Thursday, 2 June 2011


So, while my husband has been away working for the last two weeks, I have been left without my camera. Also because there is only one of me left in the house, my desire to cook has slightly lifted. Momentarily I promise, but none the less I have been living off bachelorette food (slightly more fancy than bachelor food, but still lazy attempts at meal making. For example; bachelor meal: ‘Eggy- in-a-basket’ vs. bachelorette meal: ‘French toast with a sprinkle of nutmeg’, still lazy). All in all there is just nothing really to report on the western front.
Therefore I will skip back a few weeks, gosh, months even, (already?!) and tell you about that little Island that fell off the bottom of Australia. That little crumb of land that is so many times left off maps and logos. That little mouse of a state that looks up quietly whilst all the other states clamber over each other for attention.  Tasmania. That is where a piece of my heart will always stay.

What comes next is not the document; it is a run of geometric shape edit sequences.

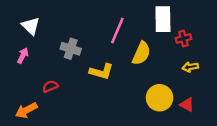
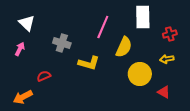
red cross: (183, 38) -> (170, 34), moved
yellow circle: (160, 98) -> (140, 74), moved

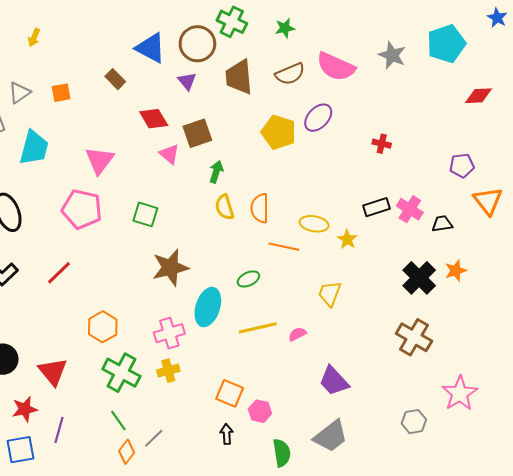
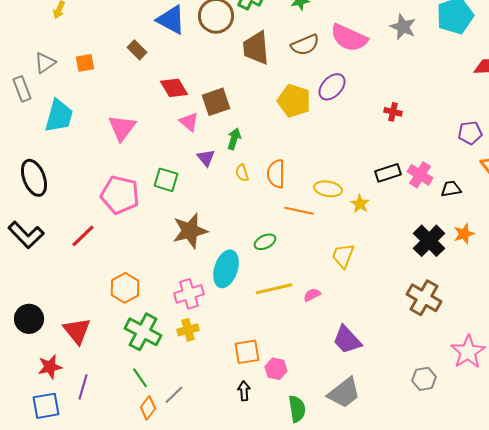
purple triangle: (187, 81) -> (206, 158), moved
yellow semicircle: (225, 207) -> (242, 173), size x0.7
pink pentagon: (82, 209) -> (120, 195), moved
orange square: (230, 393) -> (247, 352), turned -32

Being in Tasmania for a month really set apart of me ablaze, like for a moment, everything was perfect.  It was like being in a fairytale. Being surrounded by hills and mountains again, I can’t explain what I did to me. I almost cried with joy when I hopped off the plane in Launceston.  I was home again. Of course I was on holiday and everything is wistful and dreamy when you are holiday, but in ‘Tassy’, it was more-so.
Oh so much more more-so.
It was while I was in Tasmania that really I understood how much I enjoyed cooking and that I really decided to start this blog. I suppose it was a place filled with inspiration. Everything made you want to cook. but what was it that really sealed the deal you may ask? That really pushed me that little step over the edge? May be it was the long walks through the Lachlan hills, picking blackberries and shoving them into my mouth like a small child would, fingers out, lips clambering over the palm. Perhaps the Salamanca Markets and the crisp juicy apples almost sour with freshness. Or the fact you buy fresh fruit and veg from people's front yards. Was it the fact that berries and apple trees alike grew like weeds on the road side? Or the quaint little cafĂ©’s that knew how to serve a strong pot of tea along side the fresh flavors of local farms? Or perhaps it was the chill of the mountain winds that could freeze you too the bone, but made you appreciate a steaming hot meal when came back home. lavender fields that sold friands, cakes an tea all laced with that distinct purple scent. Wineries in every second back yard or stone cottages littering the countryside or even just plain nostalgia. It could be any of these things.
Actually I think it was ALL these things, but mostly, I think it was the air. Yes, the air in Tasmania made me do it, it just affected my head.